In the case of the inattentive piece attached to ADHD, the symptoms are completely opposite from hyperactive type of disorder. People with Inattentive ADHD, tend to be much slower in processing information that people with the hyperactive disorder. Here are a few symptoms that are characterized by inattentive ADHD
- Easily getting distracted
- trouble focusing on any task at hand
- Prone to quick boredom
- difficulty learning, understanding and organizing new information
- trouble completing homework or losing important items needed for tasks
- becoming confused easily or daydreaming often
- Not listening when others are trying to communicate
- difficulty following instructions
- processing information slowly, and still making mistakes
In order for doctors to decide that a person has any of the forms of ADHD, the doctor would need to closely look at the patient’s behavior over a time to determine if they actually do have the disorder, or if it is simply a personality flaw. The doctor would need to confirm that the patient had at least six to nine of the symptoms.
Combined ADHD Type
People who have a combined-type form of ADHD demonstrate six or more symptoms of inattention, and six or more symptoms of hyperactivity and impulsivity. In order for a person to have ADHD Combined Type, they must meet the guidelines of both ADHD Primarily Inattentive and ADHD Primarily Hyperactive-Impulsive disorder.
What Are ADHD Patients like?
A person with the hyperactivity sub group of ADHD would be your typical 10-year-old kid who loves to climb trees, jump off chairs and make a disorderly mess in his room. He often talks excessively in class, therefore interrupting class discussions. While some of his friends love his “out of the box” and bigger than life attitude, his parents and adults in general, are not particularly impressed by his attitude because they think that he is a problem child.”He never stops talking!” they say Although this child may try his hardest to be a good kid, he often cannot help the way he feels, acts and reacts to certain situations around him. Kids with hyperactivity disorder tend to be boys. On the other hand, the inattentive subgroup of ADHD can be seen in the quiet twelve year old girl who often sits by the window and stares out of it docilely as her algebra homework sits at the table, unfinished.

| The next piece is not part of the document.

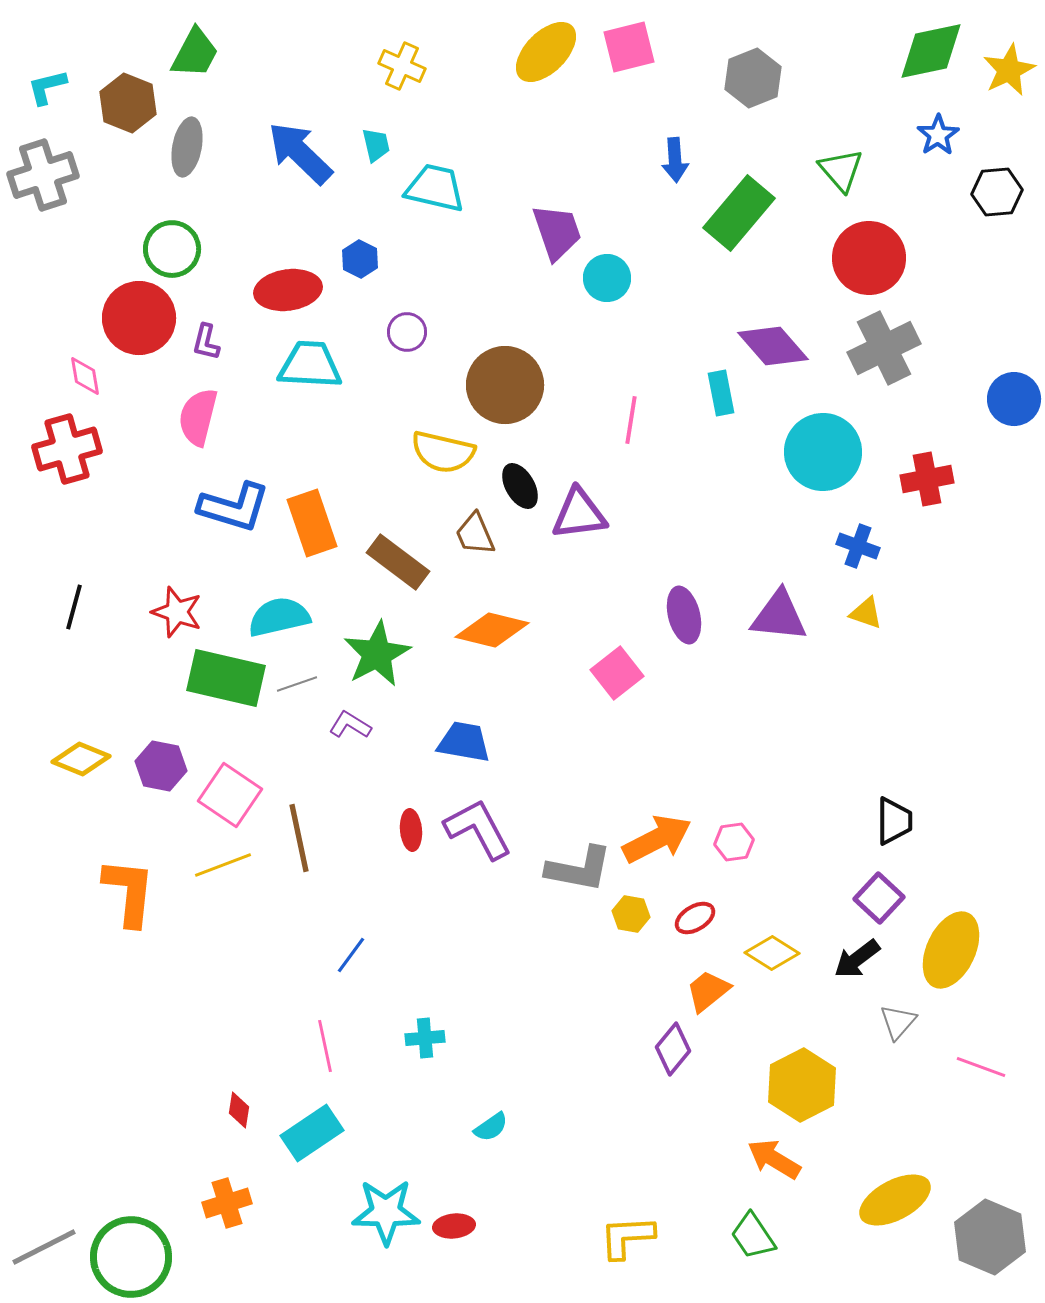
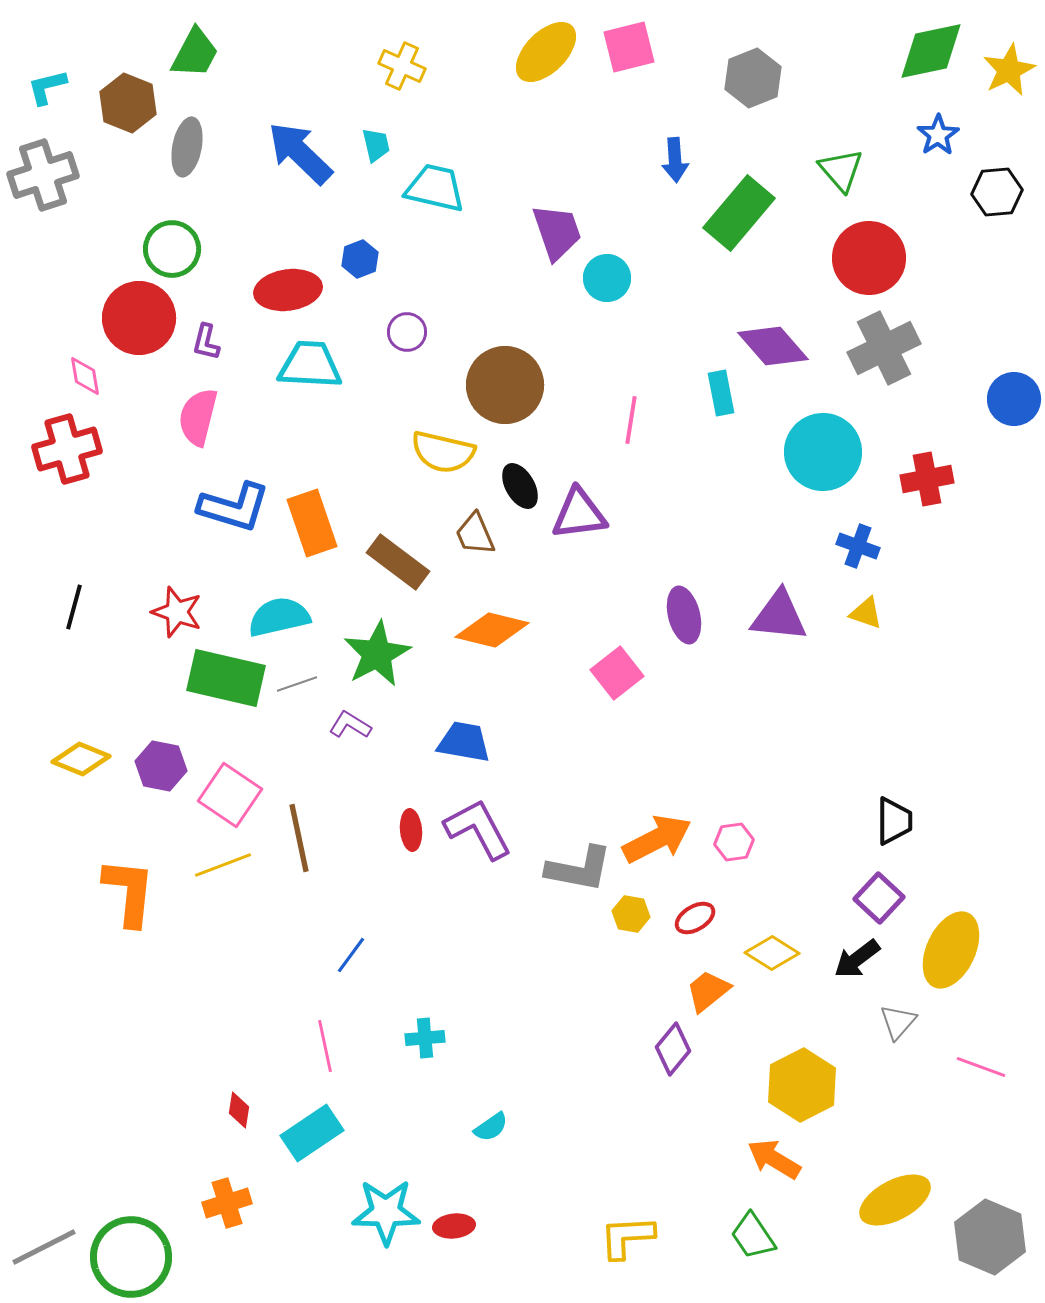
blue hexagon at (360, 259): rotated 12 degrees clockwise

Adults experience ADHD symptoms slightly differently. In the case of adults, symptoms of restlessness and disorganization in kids are magnified and translated into bigger symptoms such as difficulty keeping jobs, persistent and chronic lateness, and difficulty maintaining any form of human relationships, to name a few.
Although ADHD is a mental condition that cannot fully be cured, there are several methods that can help patients who suffer from it to manage their condition effectively. The medical world offers some hope for people who suffer from ADHD through stimulant and non stimulant treatment channels. In most cases, including other types of treatment options may be helpful as well. While stimulant and non stimulant medications can be effective, they do come with their side effects, which could mirror the ADHD symptoms. (nervousness, irritability, sleep deprivation, etc). There are also therapeutic options available for adults and children that suffer from this condition to help them adjust appropriately so that they can properly relate to the world around them. Parents, if you are reading this and your child has ADHD, please be patient with them. It is not your fault, neither is it their fault. Love your kids despite their conditions, be there for them and let them know that you will be there for them every step of the way. They won’t ever forget it.